The new report suggests populations have halved in 40 years, as new methodology gives more alarming results than in a report two years ago.
The report says populations of mammals, birds, reptiles, amphibians and fish have declined by an average of 52%.
Populations of freshwater species have suffered an even worse fall of 76%.
Compiling a global average of species decline involves tricky statistics, often comparing disparate data sets – and some critics say the exercise is not statistically valid.
The ZSL team says they have improved their methodology since their last report two years ago – but the results are even more alarming.
Then they estimated that wildlife was down “only” around 30%. Whatever the numbers, it seems clear that wildlife is continuing to be driven out by human activity.
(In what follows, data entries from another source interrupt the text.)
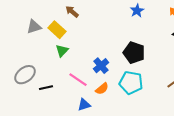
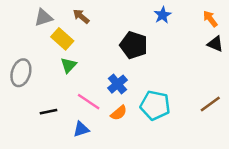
gray triangle: (34, 27) -> (43, 18), moved
black pentagon: (134, 53) -> (134, 45), moved
gray ellipse: (25, 75) -> (21, 73), moved, turned -35
blue triangle: (84, 105) -> (81, 129), moved

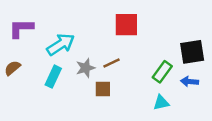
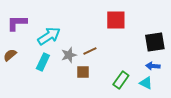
red square: (126, 25) -> (116, 20), moved
green rectangle: (162, 72) -> (121, 80), moved
cyan triangle: (161, 103) -> (146, 83), moved, turned 40

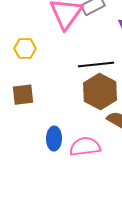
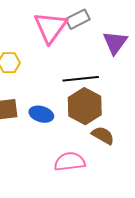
blue ellipse: (54, 139) -> (41, 114), moved, turned -75

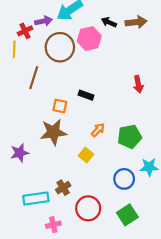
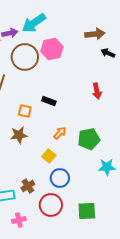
black arrow: (109, 22) -> (108, 53), moved
brown star: (53, 132) -> (19, 135), size x0.7
blue circle: (124, 179) -> (60, 178), moved
green square: (127, 215) -> (87, 211), turned 30

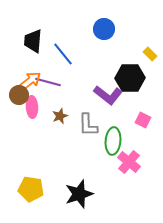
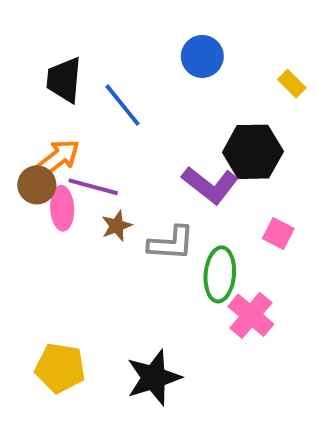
yellow rectangle: (150, 54) -> (292, 84), moved
purple line: (48, 82) -> (93, 187), moved
gray L-shape: (88, 125) -> (171, 243), turned -85

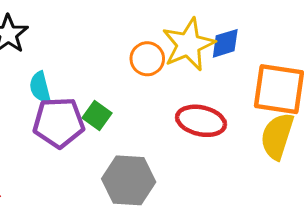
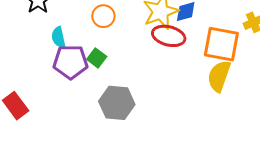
orange circle: (147, 59) -> (103, 16), moved
red ellipse: (201, 121) -> (169, 36), moved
The society’s report, in conjunction with the pressure group WWF, says humans are cutting down trees more quickly than they can re-grow, harvesting more fish than the oceans can re-stock, pumping water from rivers and aquifers faster than rainfall can replenish them, and emitting more carbon than oceans and forests can absorb.
It catalogues areas of severe impact – in Ghana, the lion population in one reserve is down 90% in 40 years.
In West Africa, forest felling has restricted forest elephants to 6-7% of their historic range.
Globally, habitat loss and hunting have reduced tigers from 100,000 a century ago to just 3,000.
In the UK, the government promised to halt wildlife decline – but bird numbers continue to fall.
The index tracks more than 10,000 vertebrate species populations from 1970 to 2010. It reveals a continued decline in these populations. The global trend is not slowing down.
The report shows that the biggest recorded threat to biodiversity comes from the combined impacts of habitat loss and degradation, driven by what WWF calls unsustainable human consumption.
The report notes that the impacts of climate change are becoming of increasing concern – although the effect of climate change on species until now is disputed.
WWF is keen to avoid despair. It points to conservation efforts to save species like:
Previously, the Living Planet Index was calculated using the average decline in all of the species populations measured. The new weighted methodology analyses the data to provide what ZSL says is a much more accurate calculation of the collective status of populations in all species and regions.